Installation art according to Wikipedia.org, uses sculptural materials and other media to modify the way a particular space is experienced. Installation art is not necessarily confined to gallery spaces and can be any material intervention in everyday public or private spaces. Installation art incorporates almost any media to create an experience in a particular environment. Materials used in contemporary installation art range from everyday and natural materials to new media such as video, sound, performance, computers and the internet. Some installations are site-specific in that they are designed to only exist in the space for which they were created.

"Intention to Leave" is a two chapter video projection. Chapter one includes live footages and digital animation of a frozen island landscape that seemingly represents a world uncorrupted by the human hand and so somehow not quite earthly. As the video progresses, a dark city arises from the sea. The city, and the mechanical sound of its emergence imply the catastrophic menace of mankind to the tranquility of the land.

In chapter two, the branding and castration of buffalo is preseded by the buffalo shaman tumbling through space. He is accompanied by the chanting of a Vajra Guru mantra. According to the artist's statement, this Tibetan mantra is meant to represent all of the twelve blessings of the Buddhist way. It's repeated recitation is meant to remove completely emotional corruption and to affect liberation from misdeeds causing rebirth and hampering the path to enlightenment. In this chapter, the mantra is sung both normally and in reverse. In this way, according to the artist, it becomes both a prayer and suspicion of prayer. The meaning of the video is then open to the viewers. Sins or misdeeds are either being removed from the suffering animals, represented by the castrations of the buffalos, or from humans or somehow the message is being inverted entirely.


On the walls of the gallery space are graphic images of radio waves. These are pattern replicas of radio waves captured from outer space. To this day the government maintains dozens of laboratories where radio waves or "messages" from outer space are captured and analyzed.


According to the artist, this exhibition, "Intention to Leave"is intended as a poem of warning. It is a speculation on the condition that humanities relationship to the earth and a suggestion that we humans may possibly be mere visitors to this planet; a planet we found, inhabited and seeking to destroy before the day we leave to find another. What suffers at our hands; the land, other creatures, water tables, and air quality, mean little to us. Unless we engage in magical transformation once radio contact is made, we humans will be gone.

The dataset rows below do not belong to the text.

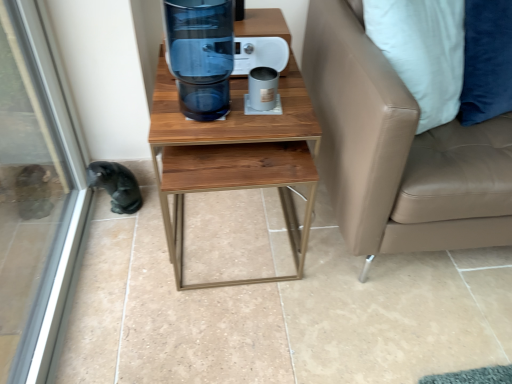 Question: Is tan leather couch at right smaller than transparent glass screen door at lower left?

Choices:
 (A) yes
 (B) no

Answer: (B)

Question: Is tan leather couch at right taller than transparent glass screen door at lower left?

Choices:
 (A) yes
 (B) no

Answer: (B)

Question: From a real-world perspective, is tan leather couch at right over transparent glass screen door at lower left?

Choices:
 (A) yes
 (B) no

Answer: (B)

Question: From a real-world perspective, does tan leather couch at right sit lower than transparent glass screen door at lower left?

Choices:
 (A) no
 (B) yes

Answer: (B)

Question: From the image's perspective, is tan leather couch at right beneath transparent glass screen door at lower left?

Choices:
 (A) no
 (B) yes

Answer: (A)

Question: In the image, is black fur animal at lower left positioned in front of or behind transparent glass water cooler at center?

Choices:
 (A) behind
 (B) front

Answer: (A)

Question: Would you say black fur animal at lower left is to the left or to the right of transparent glass water cooler at center in the picture?

Choices:
 (A) right
 (B) left

Answer: (B)

Question: Would you say black fur animal at lower left is inside or outside transparent glass water cooler at center?

Choices:
 (A) outside
 (B) inside

Answer: (A)

Question: Considering the positions of black fur animal at lower left and transparent glass water cooler at center in the image, is black fur animal at lower left taller or shorter than transparent glass water cooler at center?

Choices:
 (A) short
 (B) tall

Answer: (A)

Question: From the image's perspective, is tan leather couch at right positioned above or below transparent glass water cooler at center?

Choices:
 (A) above
 (B) below

Answer: (B)

Question: In the image, is tan leather couch at right positioned in front of or behind transparent glass water cooler at center?

Choices:
 (A) behind
 (B) front

Answer: (B)

Question: From their relative heights in the image, would you say tan leather couch at right is taller or shorter than transparent glass water cooler at center?

Choices:
 (A) short
 (B) tall

Answer: (B)

Question: Is tan leather couch at right situated inside transparent glass water cooler at center or outside?

Choices:
 (A) outside
 (B) inside

Answer: (A)

Question: Based on their sizes in the image, would you say transparent glass screen door at lower left is bigger or smaller than transparent glass water cooler at center?

Choices:
 (A) small
 (B) big

Answer: (B)

Question: Is transparent glass screen door at lower left situated inside transparent glass water cooler at center or outside?

Choices:
 (A) outside
 (B) inside

Answer: (A) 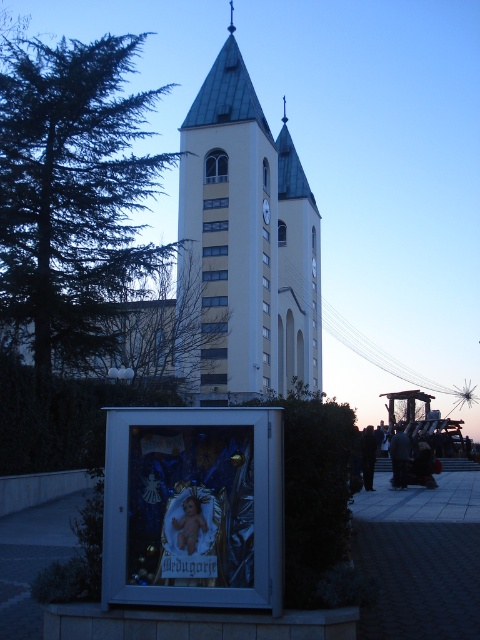 Is yellow concrete tower at center to the left of white glossy clock at center from the viewer's perspective?

Yes, yellow concrete tower at center is to the left of white glossy clock at center.

Does point (217, 392) lie in front of point (267, 209)?

Yes, it is.

This screenshot has height=640, width=480. In order to click on yellow concrete tower at center in this screenshot , I will do point(247,241). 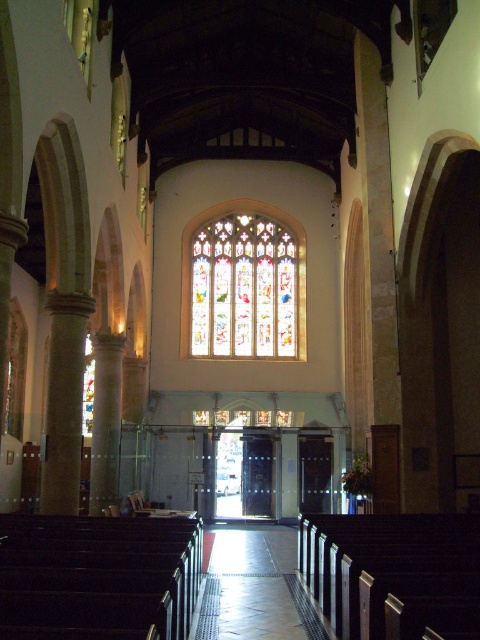 Which is more to the right, stained glass window at center or shiny metallic aisle at center?

shiny metallic aisle at center is more to the right.

Can you confirm if stained glass window at center is taller than shiny metallic aisle at center?

Correct, stained glass window at center is much taller as shiny metallic aisle at center.

This screenshot has width=480, height=640. What do you see at coordinates (243, 284) in the screenshot?
I see `stained glass window at center` at bounding box center [243, 284].

I want to click on stained glass window at center, so click(243, 284). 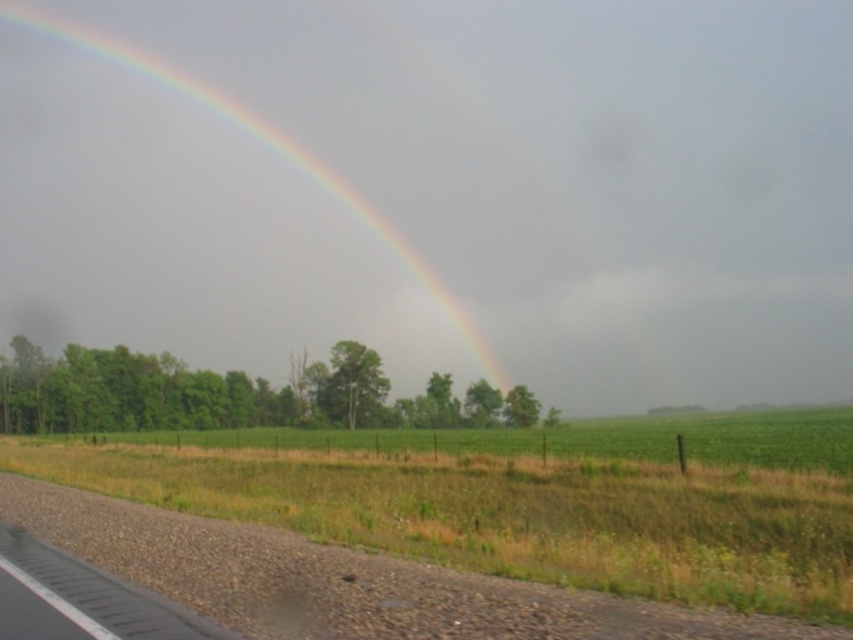 Question: Which point is farther to the camera?

Choices:
 (A) green grass at lower center
 (B) rainbow at upper center

Answer: (B)

Question: Which point is closer to the camera?

Choices:
 (A) green grass at lower center
 (B) rainbow at upper center

Answer: (A)

Question: Is rainbow at upper center smaller than green grass at lower center?

Choices:
 (A) no
 (B) yes

Answer: (A)

Question: In this image, where is rainbow at upper center located relative to green grass at lower center?

Choices:
 (A) below
 (B) above

Answer: (B)

Question: Observing the image, what is the correct spatial positioning of rainbow at upper center in reference to green grass at lower center?

Choices:
 (A) left
 (B) right

Answer: (A) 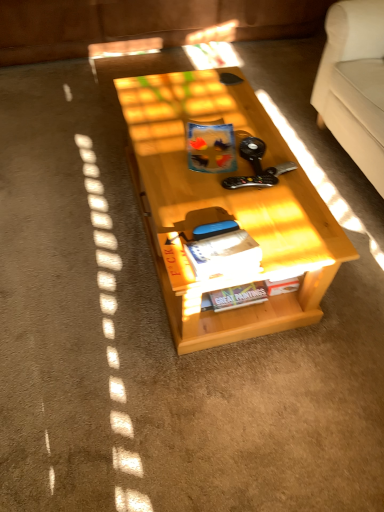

This exhibition is a multimedia/digital presentation about the cycle of life and death and the sources of imagery are as diverse as cattle ranching to warfare combined with Buddhist chants and overlaid narration.


As I watched the presentation, I did not know what the artist intended to convey. Fortunately, the artist statement distributed before you enter the gallery helped a lot in understanding the whole thing. This kind of contemporary art is more interesting because it would involve the use of all your senses in order to understand and appreciate the artist's message. I'm looking forward to see and experience more of this interesting art form.